2014 GSA Annual Meeting in Vancouver, British Columbia (19–22 October 2014)

Paper No. 330-1
Presentation Time: 1:00 PM

HOWARD'S PASS PB-ZN SEDEX MODEL NEEDS REVISITING: NEW INTERPRETATION OF DEFORMATION HISTORY


MARTEL, Edith, Government of Northwest Territories, Northwest Territories Geoscience Office, Yellowknife, NT X1A 2L9, Canada

Zinc and lead mineralization was discovered at Howard’s Pass in Silurian shale of the Selwyn Basin in the 1970’s and is the largest undeveloped Zn deposit in the world. It is currently considered to be a classic example of a sedimentary exhalative (SEDEX) deposit. The existing model for the Howard’s Pass deposits holds that metals were exhaled onto the seafloor and deformed while sediments were still water-saturated, during a period of local compressional tectonism speculated to have interrupted the overall extensional regime of the Silurian. In this model, later Cordilleran-wide orogenesis produced further folding, faulting, low-grade metamorphism and minor remobilization of pyrite along slaty cleavage, but did not significantly affect sulphide textures and distribution. New insights from recent detailed surface bedrock mapping indicate that an alternative interpretation is required.

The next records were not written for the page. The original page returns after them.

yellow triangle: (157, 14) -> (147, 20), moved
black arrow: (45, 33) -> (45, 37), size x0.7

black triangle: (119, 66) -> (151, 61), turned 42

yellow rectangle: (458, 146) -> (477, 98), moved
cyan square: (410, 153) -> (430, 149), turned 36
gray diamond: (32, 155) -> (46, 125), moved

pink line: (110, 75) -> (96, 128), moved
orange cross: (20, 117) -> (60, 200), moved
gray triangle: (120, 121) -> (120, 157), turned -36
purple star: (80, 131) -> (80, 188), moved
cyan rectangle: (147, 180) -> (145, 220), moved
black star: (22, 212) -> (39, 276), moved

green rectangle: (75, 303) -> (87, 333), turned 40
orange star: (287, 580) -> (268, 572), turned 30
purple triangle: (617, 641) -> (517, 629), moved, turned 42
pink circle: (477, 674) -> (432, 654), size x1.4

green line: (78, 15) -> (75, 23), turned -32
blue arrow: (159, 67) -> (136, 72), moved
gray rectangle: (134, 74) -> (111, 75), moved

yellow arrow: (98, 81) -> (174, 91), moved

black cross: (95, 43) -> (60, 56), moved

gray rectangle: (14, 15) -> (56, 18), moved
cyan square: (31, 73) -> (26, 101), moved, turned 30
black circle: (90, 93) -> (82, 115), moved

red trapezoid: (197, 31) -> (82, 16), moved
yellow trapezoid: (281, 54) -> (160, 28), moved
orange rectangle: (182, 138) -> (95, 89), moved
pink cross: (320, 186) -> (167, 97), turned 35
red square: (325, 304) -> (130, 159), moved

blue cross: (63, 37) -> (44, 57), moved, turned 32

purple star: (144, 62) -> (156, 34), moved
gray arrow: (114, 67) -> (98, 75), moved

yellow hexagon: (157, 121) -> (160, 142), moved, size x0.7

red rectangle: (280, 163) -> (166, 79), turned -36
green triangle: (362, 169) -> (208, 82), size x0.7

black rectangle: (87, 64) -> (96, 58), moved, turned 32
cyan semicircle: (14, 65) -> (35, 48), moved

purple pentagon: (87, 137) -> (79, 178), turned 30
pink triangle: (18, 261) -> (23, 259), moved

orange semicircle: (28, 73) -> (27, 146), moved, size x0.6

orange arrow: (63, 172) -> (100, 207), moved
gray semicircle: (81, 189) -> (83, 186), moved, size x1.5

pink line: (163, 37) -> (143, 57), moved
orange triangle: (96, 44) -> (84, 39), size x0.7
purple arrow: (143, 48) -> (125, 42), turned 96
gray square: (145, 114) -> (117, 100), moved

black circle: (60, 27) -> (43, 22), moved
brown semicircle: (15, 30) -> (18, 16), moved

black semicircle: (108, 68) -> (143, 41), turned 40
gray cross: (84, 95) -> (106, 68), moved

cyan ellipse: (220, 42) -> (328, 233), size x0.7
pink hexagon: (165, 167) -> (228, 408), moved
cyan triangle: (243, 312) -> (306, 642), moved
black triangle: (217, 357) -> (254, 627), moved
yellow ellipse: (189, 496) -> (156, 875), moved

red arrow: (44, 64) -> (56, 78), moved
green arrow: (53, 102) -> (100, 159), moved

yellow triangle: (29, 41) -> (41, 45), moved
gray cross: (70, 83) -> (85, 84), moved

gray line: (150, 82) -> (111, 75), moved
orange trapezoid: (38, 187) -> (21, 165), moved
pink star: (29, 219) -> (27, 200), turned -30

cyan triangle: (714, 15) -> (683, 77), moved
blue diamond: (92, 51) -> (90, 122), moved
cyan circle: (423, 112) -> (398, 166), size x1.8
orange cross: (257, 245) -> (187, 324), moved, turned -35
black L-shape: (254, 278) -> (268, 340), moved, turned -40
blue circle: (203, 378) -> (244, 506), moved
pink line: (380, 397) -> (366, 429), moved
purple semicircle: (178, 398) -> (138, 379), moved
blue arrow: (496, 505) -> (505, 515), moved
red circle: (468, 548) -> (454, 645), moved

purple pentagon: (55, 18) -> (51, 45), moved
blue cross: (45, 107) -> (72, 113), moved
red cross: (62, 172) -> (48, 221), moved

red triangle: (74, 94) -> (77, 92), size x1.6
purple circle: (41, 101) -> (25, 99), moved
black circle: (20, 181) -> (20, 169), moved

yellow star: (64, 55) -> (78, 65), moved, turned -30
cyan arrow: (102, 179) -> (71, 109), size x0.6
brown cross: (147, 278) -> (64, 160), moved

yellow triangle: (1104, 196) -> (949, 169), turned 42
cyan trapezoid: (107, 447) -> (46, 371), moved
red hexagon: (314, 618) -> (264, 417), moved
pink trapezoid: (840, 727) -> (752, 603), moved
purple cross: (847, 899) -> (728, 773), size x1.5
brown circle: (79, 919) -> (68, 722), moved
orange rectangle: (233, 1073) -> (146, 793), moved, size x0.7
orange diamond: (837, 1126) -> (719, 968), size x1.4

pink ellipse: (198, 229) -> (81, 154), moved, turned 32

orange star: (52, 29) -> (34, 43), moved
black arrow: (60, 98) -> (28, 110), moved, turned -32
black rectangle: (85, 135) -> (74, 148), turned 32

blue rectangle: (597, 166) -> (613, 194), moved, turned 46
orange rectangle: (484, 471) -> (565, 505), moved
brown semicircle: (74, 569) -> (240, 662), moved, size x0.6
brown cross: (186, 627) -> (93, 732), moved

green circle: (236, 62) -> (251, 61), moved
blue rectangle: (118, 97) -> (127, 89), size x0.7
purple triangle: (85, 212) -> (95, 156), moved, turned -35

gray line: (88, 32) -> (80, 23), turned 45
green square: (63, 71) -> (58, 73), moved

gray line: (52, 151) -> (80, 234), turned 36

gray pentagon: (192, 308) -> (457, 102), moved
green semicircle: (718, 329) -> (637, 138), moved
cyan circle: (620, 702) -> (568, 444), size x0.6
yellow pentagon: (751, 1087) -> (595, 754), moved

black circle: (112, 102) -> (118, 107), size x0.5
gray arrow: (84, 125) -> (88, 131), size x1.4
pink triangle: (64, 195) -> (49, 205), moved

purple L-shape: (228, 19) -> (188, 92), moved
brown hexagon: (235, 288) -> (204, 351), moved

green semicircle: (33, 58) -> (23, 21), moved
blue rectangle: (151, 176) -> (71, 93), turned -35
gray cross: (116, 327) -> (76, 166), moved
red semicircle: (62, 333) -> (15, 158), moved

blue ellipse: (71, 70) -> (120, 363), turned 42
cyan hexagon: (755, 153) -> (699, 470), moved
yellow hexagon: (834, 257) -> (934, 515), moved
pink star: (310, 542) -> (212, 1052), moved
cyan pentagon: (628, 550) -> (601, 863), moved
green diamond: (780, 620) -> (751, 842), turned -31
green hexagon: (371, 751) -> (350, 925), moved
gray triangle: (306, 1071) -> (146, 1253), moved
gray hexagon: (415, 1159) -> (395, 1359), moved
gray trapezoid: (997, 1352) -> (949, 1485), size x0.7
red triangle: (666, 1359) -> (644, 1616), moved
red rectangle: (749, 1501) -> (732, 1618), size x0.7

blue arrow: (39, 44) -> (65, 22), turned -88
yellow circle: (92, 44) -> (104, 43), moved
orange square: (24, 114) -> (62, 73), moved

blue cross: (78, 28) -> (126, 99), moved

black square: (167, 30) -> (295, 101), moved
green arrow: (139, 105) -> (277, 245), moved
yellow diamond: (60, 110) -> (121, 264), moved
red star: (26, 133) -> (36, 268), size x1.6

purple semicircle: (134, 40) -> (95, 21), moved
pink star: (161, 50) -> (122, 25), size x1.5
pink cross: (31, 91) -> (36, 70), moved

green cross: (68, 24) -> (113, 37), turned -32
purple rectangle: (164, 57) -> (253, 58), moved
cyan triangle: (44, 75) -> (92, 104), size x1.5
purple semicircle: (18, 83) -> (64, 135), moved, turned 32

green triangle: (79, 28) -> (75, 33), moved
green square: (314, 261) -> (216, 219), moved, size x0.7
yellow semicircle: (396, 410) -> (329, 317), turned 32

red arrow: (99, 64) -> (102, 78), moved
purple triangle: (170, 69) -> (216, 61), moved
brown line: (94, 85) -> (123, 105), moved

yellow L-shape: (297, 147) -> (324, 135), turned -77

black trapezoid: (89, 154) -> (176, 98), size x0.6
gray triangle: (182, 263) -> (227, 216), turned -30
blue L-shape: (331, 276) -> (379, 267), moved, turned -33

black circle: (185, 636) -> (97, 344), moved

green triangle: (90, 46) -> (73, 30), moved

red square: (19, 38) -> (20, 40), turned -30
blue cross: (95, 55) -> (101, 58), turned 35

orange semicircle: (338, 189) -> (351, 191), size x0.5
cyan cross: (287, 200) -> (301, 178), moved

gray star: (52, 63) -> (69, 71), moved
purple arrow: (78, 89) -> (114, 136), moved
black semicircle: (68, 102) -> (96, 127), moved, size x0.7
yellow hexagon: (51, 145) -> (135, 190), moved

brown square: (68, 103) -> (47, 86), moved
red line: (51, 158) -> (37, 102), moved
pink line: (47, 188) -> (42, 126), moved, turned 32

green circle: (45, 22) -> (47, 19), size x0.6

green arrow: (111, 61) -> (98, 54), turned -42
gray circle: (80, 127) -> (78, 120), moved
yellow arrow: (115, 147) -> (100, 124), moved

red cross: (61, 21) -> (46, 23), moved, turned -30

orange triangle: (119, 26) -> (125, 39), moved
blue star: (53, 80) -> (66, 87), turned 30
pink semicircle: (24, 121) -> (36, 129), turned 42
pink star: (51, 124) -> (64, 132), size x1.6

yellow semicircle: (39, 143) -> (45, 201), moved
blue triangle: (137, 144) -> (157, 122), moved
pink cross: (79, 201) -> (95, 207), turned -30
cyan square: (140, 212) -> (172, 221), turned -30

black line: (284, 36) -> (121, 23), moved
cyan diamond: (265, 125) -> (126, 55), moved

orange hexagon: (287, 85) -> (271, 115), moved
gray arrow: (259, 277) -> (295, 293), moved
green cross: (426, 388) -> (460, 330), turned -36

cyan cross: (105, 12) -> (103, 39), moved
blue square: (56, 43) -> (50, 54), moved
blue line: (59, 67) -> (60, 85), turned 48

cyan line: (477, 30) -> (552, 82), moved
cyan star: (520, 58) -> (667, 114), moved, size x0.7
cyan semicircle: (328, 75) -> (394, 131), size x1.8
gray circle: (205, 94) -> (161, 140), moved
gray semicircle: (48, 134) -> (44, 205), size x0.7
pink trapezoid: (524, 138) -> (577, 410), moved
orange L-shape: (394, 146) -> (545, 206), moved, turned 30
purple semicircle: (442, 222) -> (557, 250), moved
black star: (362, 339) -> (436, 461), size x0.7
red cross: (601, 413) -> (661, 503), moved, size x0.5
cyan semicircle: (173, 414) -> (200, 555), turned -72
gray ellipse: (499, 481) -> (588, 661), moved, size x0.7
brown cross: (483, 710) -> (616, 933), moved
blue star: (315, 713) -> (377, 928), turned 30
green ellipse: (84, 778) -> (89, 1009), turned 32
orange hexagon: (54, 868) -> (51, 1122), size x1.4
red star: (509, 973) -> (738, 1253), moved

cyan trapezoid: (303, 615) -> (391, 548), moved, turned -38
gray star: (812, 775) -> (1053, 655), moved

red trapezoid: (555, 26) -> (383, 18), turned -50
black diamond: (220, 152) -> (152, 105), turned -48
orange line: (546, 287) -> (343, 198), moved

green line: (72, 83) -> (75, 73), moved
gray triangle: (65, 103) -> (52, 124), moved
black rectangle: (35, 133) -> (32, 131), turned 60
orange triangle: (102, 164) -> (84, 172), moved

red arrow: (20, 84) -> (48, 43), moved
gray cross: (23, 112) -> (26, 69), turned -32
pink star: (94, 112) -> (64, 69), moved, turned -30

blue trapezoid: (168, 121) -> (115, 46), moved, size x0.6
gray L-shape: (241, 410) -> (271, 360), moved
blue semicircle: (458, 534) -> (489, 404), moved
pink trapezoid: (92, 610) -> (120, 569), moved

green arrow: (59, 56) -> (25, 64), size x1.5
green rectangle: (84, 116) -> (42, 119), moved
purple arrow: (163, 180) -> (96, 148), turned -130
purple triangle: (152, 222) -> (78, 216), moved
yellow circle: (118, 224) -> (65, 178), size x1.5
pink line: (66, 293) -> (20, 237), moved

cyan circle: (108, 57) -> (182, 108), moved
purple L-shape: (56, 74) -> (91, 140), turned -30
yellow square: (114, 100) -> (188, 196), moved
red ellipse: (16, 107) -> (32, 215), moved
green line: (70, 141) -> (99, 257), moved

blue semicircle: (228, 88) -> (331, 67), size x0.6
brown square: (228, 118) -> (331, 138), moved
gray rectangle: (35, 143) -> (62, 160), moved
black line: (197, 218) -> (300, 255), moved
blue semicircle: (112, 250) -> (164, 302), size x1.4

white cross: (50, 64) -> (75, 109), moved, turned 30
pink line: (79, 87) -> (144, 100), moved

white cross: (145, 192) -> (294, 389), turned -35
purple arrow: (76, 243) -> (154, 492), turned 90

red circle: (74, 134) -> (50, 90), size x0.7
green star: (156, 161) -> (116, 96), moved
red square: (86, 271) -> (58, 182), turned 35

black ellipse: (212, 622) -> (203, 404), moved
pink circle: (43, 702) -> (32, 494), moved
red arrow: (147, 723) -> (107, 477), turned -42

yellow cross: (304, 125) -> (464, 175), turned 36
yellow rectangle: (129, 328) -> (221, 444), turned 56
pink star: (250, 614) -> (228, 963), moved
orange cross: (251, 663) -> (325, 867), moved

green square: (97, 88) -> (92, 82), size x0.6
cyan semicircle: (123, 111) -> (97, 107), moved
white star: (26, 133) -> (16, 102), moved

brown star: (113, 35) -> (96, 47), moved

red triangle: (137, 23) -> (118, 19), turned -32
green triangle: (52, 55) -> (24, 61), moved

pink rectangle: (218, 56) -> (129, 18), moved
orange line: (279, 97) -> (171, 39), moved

We propose that the existing distribution of rock types is primarily controlled by thrust imbrication, not simply by folding. Northeast-verging thrusts are proposed to root into a detachment zone observed at Howard’s Pass, herein termed the Howard’s Pass décollement. The Howard’s Pass décollement displays significant ductile strain. Above the décollement, a series of imbricated thrust faults disrupt the clastic-dominated lead-zinc ore and stratigraphic succession. This zone of complex deformation is capped by a thrust that is the roof of a complexly formed duplex, and above which less shortening has been accommodated. We suggest that the pressure solution cleavage, and associated folds and transposition, formed 250-300 Ma after deposition of sediments.

The best structural interpretation for the Howard’s Pass district is that layer-parallel shortening during Jura-Cretaceous orogenesis resulted in a regional-scale duplex structure. The bulk of the deformation is Jura-Cretaceous, not the Silurian in age.

Recent studies on ‘SEDEX’ deposits of the Selwyn Basin and world-wide suggest that, in some cases, there is little evidence for exhalation and that the bulk of the Pb-Zn sulphide minerals precipitated below the seafloor. These studies, together with the structural re-interpretation of Howard’s Pass demanded by our work, highlight the need to re-examine the currently accepted models for all ‘SEDEX’ in the Selwyn Basin.